§ **EXERCISE OBJECTIVE**
For each line of the material, check for the string "banner"; then state how many lines had it, giving only the number.
•••••
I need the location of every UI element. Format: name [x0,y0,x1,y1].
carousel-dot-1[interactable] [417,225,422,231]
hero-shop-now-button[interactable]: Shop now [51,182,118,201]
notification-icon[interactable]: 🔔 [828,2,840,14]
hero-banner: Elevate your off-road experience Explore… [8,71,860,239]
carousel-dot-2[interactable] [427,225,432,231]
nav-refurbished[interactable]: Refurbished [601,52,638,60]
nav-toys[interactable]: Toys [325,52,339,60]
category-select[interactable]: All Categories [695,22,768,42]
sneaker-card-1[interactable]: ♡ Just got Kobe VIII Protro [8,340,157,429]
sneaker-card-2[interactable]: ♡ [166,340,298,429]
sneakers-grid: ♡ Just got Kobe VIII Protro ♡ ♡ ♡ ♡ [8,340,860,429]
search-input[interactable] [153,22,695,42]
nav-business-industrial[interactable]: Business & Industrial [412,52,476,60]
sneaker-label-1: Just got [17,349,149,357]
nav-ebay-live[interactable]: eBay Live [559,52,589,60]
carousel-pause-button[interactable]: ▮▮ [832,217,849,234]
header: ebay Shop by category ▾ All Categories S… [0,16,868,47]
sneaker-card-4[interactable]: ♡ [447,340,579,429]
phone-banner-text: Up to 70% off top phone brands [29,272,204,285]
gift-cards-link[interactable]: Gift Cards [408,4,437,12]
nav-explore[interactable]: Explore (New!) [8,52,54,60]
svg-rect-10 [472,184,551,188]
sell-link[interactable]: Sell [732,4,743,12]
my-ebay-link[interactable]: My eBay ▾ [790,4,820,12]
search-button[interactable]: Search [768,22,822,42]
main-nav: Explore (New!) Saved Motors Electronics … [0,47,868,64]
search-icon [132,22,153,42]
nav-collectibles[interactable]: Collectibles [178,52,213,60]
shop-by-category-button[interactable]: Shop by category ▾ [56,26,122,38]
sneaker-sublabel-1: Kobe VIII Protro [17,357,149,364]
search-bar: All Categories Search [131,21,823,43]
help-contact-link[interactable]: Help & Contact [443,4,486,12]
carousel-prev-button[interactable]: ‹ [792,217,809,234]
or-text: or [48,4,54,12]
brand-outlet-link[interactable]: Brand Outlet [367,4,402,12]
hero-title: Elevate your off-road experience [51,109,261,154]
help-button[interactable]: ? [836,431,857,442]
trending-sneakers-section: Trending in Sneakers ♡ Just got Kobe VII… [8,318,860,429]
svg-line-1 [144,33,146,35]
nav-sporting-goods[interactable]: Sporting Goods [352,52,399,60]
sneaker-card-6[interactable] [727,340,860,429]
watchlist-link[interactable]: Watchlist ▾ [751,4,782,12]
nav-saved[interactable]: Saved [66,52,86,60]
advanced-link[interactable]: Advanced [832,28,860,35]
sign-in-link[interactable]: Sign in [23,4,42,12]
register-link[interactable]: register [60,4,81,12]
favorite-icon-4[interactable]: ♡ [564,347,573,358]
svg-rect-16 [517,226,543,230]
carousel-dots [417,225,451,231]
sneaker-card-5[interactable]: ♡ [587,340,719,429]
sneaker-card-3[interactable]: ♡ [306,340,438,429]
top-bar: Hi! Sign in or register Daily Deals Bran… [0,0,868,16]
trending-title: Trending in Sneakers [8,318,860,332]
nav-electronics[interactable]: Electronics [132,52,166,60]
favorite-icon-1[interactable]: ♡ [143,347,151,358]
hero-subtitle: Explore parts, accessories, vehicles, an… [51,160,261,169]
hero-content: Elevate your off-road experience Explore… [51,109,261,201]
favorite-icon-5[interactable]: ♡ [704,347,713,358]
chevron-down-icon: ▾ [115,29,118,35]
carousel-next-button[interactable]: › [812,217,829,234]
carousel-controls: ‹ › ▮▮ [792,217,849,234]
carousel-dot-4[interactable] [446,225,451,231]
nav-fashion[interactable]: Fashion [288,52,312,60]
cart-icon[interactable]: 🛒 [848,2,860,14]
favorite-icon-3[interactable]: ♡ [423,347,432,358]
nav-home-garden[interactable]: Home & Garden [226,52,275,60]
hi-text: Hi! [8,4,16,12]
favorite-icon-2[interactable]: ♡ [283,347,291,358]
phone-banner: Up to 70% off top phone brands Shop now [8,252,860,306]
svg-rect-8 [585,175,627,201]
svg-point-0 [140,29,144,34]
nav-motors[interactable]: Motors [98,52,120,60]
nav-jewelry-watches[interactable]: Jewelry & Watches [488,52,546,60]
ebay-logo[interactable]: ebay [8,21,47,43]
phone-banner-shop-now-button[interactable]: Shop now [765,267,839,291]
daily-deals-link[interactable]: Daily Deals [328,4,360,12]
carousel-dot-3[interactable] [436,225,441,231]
•••••
§ **RESPONSE**
4